Die 6000er-Serie von Sony ist eine Referenz für Nutzer, die eine kompakte Hybridkamera suchen, die sowohl bei Foto- als auch Videoaufnahmen überzeugt. Seit Sony die FX30 mit einem neuen 26-Megapixel-Sensor auf den Markt gebracht hat, war das Interesse groß zu erfahren, wann dieser Sensor in die 6000er-Serie Einzug halten würde – was mit der Einführung der a6700 als Nachfolgerin der a6600 geschah.
Aber trennen nur ein paar zusätzliche Pixel die Sony a6700 von der a6600? Vorweg: Nein. Ein detaillierter Vergleich zeigt, dass die a6700 weit mehr bietet als nur 2 zusätzliche Megapixel.

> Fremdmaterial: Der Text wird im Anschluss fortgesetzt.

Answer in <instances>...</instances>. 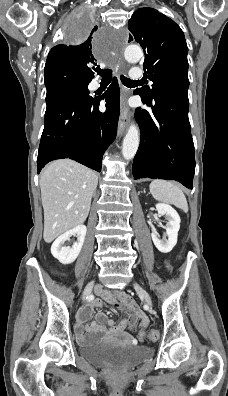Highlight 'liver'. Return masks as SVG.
<instances>
[{"label": "liver", "instance_id": "6515ba94", "mask_svg": "<svg viewBox=\"0 0 228 396\" xmlns=\"http://www.w3.org/2000/svg\"><path fill=\"white\" fill-rule=\"evenodd\" d=\"M97 184L95 172L70 159L55 160L42 171L46 243L85 222Z\"/></svg>", "mask_w": 228, "mask_h": 396}]
</instances>
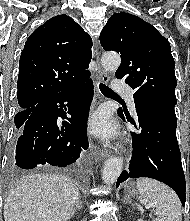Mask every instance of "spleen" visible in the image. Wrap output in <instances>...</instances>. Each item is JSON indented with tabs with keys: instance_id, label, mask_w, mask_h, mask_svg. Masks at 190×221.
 I'll return each instance as SVG.
<instances>
[{
	"instance_id": "spleen-1",
	"label": "spleen",
	"mask_w": 190,
	"mask_h": 221,
	"mask_svg": "<svg viewBox=\"0 0 190 221\" xmlns=\"http://www.w3.org/2000/svg\"><path fill=\"white\" fill-rule=\"evenodd\" d=\"M136 186L141 198L155 208L160 221H182L181 202L171 188L150 178H139Z\"/></svg>"
}]
</instances>
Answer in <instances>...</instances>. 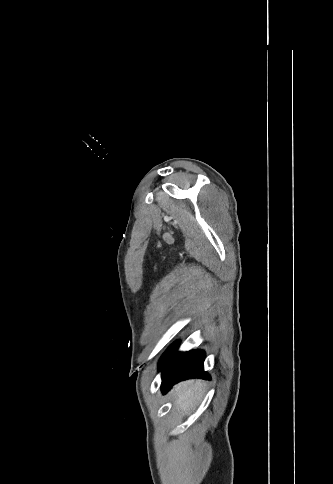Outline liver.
Listing matches in <instances>:
<instances>
[{
	"instance_id": "6515ba94",
	"label": "liver",
	"mask_w": 333,
	"mask_h": 484,
	"mask_svg": "<svg viewBox=\"0 0 333 484\" xmlns=\"http://www.w3.org/2000/svg\"><path fill=\"white\" fill-rule=\"evenodd\" d=\"M202 380H187L177 384L171 391L176 408L188 414L200 402L203 396Z\"/></svg>"
}]
</instances>
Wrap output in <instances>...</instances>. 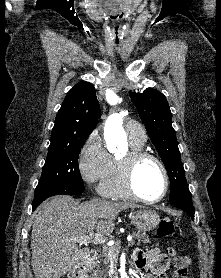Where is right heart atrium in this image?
<instances>
[{
  "mask_svg": "<svg viewBox=\"0 0 221 278\" xmlns=\"http://www.w3.org/2000/svg\"><path fill=\"white\" fill-rule=\"evenodd\" d=\"M113 166V158L108 153L97 131L89 134L78 155V171L87 184L102 182Z\"/></svg>",
  "mask_w": 221,
  "mask_h": 278,
  "instance_id": "obj_1",
  "label": "right heart atrium"
}]
</instances>
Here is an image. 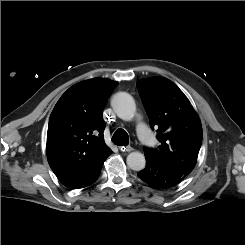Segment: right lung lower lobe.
Segmentation results:
<instances>
[{
  "instance_id": "1",
  "label": "right lung lower lobe",
  "mask_w": 245,
  "mask_h": 245,
  "mask_svg": "<svg viewBox=\"0 0 245 245\" xmlns=\"http://www.w3.org/2000/svg\"><path fill=\"white\" fill-rule=\"evenodd\" d=\"M100 172H101V168L98 169L89 179H87L83 183L79 184L74 189L84 188L86 186L93 184L99 178Z\"/></svg>"
}]
</instances>
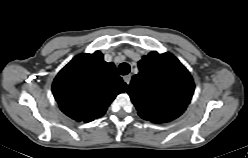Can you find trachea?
<instances>
[{
  "mask_svg": "<svg viewBox=\"0 0 248 158\" xmlns=\"http://www.w3.org/2000/svg\"><path fill=\"white\" fill-rule=\"evenodd\" d=\"M120 75H127L130 72V65L128 63H121L118 67Z\"/></svg>",
  "mask_w": 248,
  "mask_h": 158,
  "instance_id": "3493384b",
  "label": "trachea"
}]
</instances>
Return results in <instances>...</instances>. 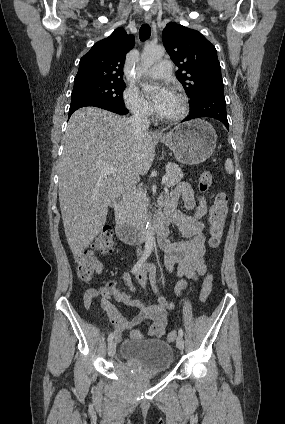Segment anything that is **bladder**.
<instances>
[{"label":"bladder","mask_w":285,"mask_h":424,"mask_svg":"<svg viewBox=\"0 0 285 424\" xmlns=\"http://www.w3.org/2000/svg\"><path fill=\"white\" fill-rule=\"evenodd\" d=\"M120 354L125 363L134 364L152 375L166 373L174 361L172 346L159 339L125 341L120 347Z\"/></svg>","instance_id":"1"}]
</instances>
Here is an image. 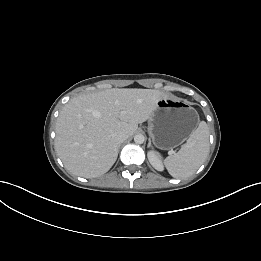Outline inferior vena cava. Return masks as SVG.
I'll return each mask as SVG.
<instances>
[{"label": "inferior vena cava", "mask_w": 261, "mask_h": 261, "mask_svg": "<svg viewBox=\"0 0 261 261\" xmlns=\"http://www.w3.org/2000/svg\"><path fill=\"white\" fill-rule=\"evenodd\" d=\"M112 137H113V140L119 145L128 138V135L124 132H116L113 134Z\"/></svg>", "instance_id": "1"}]
</instances>
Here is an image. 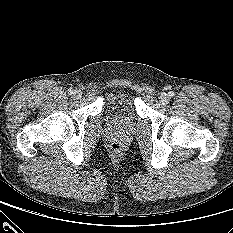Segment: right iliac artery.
<instances>
[{
	"mask_svg": "<svg viewBox=\"0 0 233 233\" xmlns=\"http://www.w3.org/2000/svg\"><path fill=\"white\" fill-rule=\"evenodd\" d=\"M68 94H70V95L73 94V89L72 88L68 89Z\"/></svg>",
	"mask_w": 233,
	"mask_h": 233,
	"instance_id": "82829eb1",
	"label": "right iliac artery"
}]
</instances>
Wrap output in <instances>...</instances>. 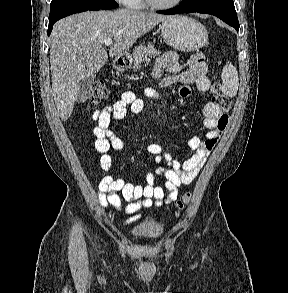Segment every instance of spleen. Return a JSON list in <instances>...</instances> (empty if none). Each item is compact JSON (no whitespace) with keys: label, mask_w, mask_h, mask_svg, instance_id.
Wrapping results in <instances>:
<instances>
[{"label":"spleen","mask_w":288,"mask_h":293,"mask_svg":"<svg viewBox=\"0 0 288 293\" xmlns=\"http://www.w3.org/2000/svg\"><path fill=\"white\" fill-rule=\"evenodd\" d=\"M222 92L229 97L237 94L239 86L238 72L231 62H227L222 70Z\"/></svg>","instance_id":"3e777b00"}]
</instances>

Wie heutzutage üblich, richtet sich die a6700 an den wachsenden Markt der Content-Ersteller, mit besonderem Fokus auf die Verbesserung der Videofunktionen. Für Fotografen bietet sie hingegen nur moderate Weiterentwicklungen – auch wenn Sonys kontinuierliche Fortschritte beim Autofokus auch ihnen zugutekommen.
Die Fachpresse zählt die a6700 zu den besten derzeit erhältlichen Hybridkameras. Auch wenn sie in puncto Design und Ausstattung nicht mit den besten Videokameras mithalten kann, ist sie für viele Solo-Videografen in Sachen Preis-Leistungs-Verhältnis die beste Wahl – vor allem für Vlogger.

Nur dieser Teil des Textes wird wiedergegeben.